_Your goal_. Repeat the stretch of entries below from the line with "ANGEBOTENE TÄTIGKEITEN" through the line with "Enermatrix GmbH". Include both ends and add nothing.

_Record extracts_.

⁂

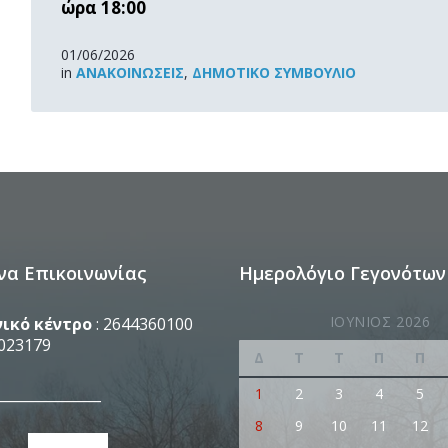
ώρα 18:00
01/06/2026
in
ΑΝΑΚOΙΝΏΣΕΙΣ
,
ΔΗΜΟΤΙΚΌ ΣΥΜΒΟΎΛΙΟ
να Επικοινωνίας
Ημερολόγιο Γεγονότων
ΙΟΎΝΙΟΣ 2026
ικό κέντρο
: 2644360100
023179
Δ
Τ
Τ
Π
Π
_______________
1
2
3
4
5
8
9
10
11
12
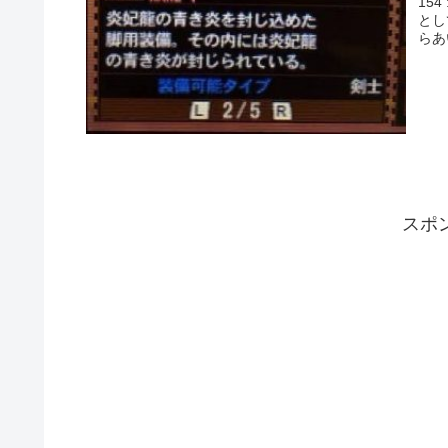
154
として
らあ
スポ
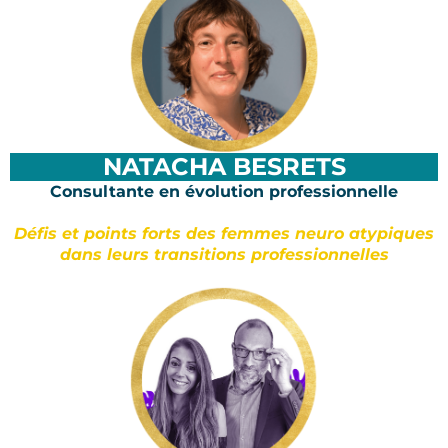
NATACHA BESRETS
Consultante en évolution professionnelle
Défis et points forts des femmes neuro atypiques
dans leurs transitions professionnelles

⁂

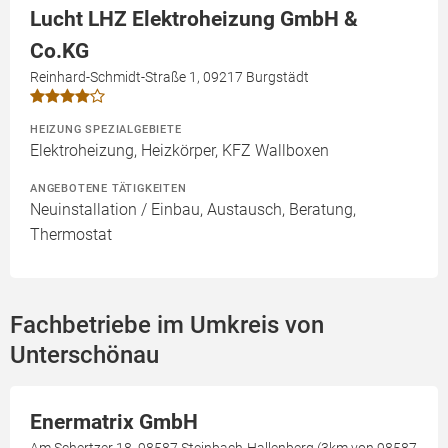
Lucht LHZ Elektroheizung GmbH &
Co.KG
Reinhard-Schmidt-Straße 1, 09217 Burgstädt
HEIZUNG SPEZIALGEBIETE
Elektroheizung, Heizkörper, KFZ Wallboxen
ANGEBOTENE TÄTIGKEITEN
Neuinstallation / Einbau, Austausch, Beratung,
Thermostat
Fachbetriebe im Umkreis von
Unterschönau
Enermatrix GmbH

⁂

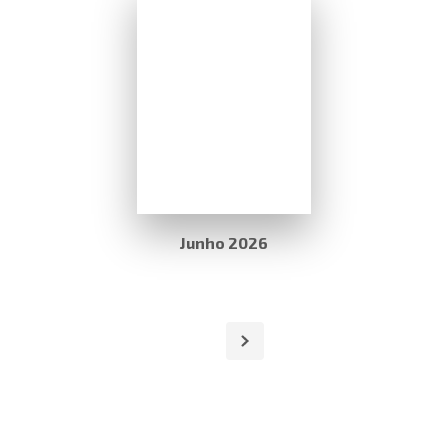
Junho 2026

⁂

_Exercise answer_.
ANGEBOTENE TÄTIGKEITEN
Neuinstallation / Einbau, Austausch, Beratung,
Thermostat
Fachbetriebe im Umkreis von
Unterschönau
Enermatrix GmbH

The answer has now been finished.